Monday, May. 11, 1953
The Big Difference
Moscow, Idaho is a pleasant, placid town in the middle of rolling, prospering farmland. There are 14 churches and a red brick railroad depot in Moscow, and the four-story Elk's Club is the tallest building in town. Local products are dried peas (nearly all the world's supply is produced in the area) and students (nearly a third of the town's 10,593 residents are students at the University of Idaho). Nobody really knows how Moscow got its name (it was possibly a gesture of sympathy toward Russia during the Crimean War), and hardly anybody in Moscow has any desire to change it. Idaho's Muscovites have a stock answer to all suggestions that they rename their town: let Moscow, U.S.S.R. change its name.
When the U.S. Treasury Department, seeking a stimulant for a Savings Bond drive, suggested a Moscow, U.S.A. version of May Day, the citizens were skeptical. But the university, which had just lost a college blood-donor contest to California Polytechnic, thought May Day would be a good occasion for a blood-donor campaign, too--and the theme became "bonds and blood." A parody of a bristling, Soviet-style May Day was ruled out in favor of a purely American holiday. "We wanted to show what Moscow, U.S.A. has," explained Chamber of Commerce President Del MacPherson. "It might be corny," added the regional T-man, Edward Reese, "but it's still fundamental."

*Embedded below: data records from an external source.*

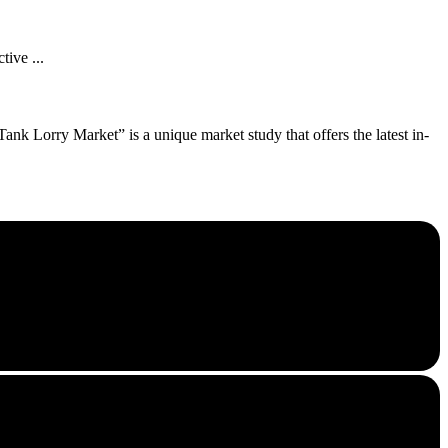
tive ...
nk Lorry Market” is a unique market study that offers the latest in-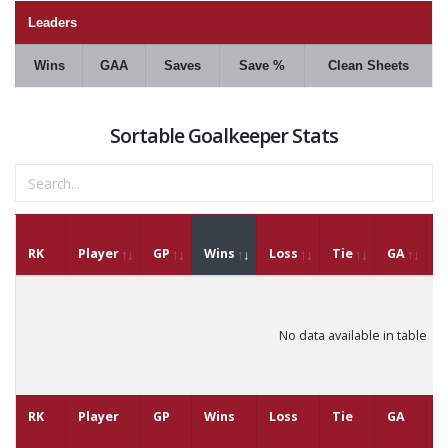
Leaders
Wins
GAA
Saves
Save %
Clean Sheets
Sortable Goalkeeper Stats
RK
Player
GP
Wins
Loss
Tie
GA
G
No data available in table
RK
Player
GP
Wins
Loss
Tie
GA
G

On May Day. Moscow was bright with flags and bond-drive posters. A crowd of 10,000 turned out. The parade was fine: there was a reasonable facsimile of George Washington, a flock of sheep in the Future Fanners of America entry, and a church window made of colored paper. The winning float was a 12-ft., papier-mache Statue of Liberty with a flask of plasma in her right hand and a sheaf of bonds under her left arm. One student marcher confessed that his crim son Cossack coat was really a girl's bed jacket, and one of his medals was a high-school prize for oratory.
All in all, the university collected 1,730 pints of blood and the Treasury sold $385,000 worth of bonds. When a radio interviewer asked a farmer what he thought of it all, he replied, in an unexpected display of laissez faire: "Don't know. I come into town to buy a shirt." But when May Day was over, the men in charge collected in a back room at the Moscow Hotel to mull things over. The crowd wasn't as big as they had hoped; the returning Korean prisoners had drawn the headlines away from their celebration; but they had satisfactorily fulfilled, they decided, what they had come to regard as Moscow's destiny: the perennial challenge to show the world the difference between there and here.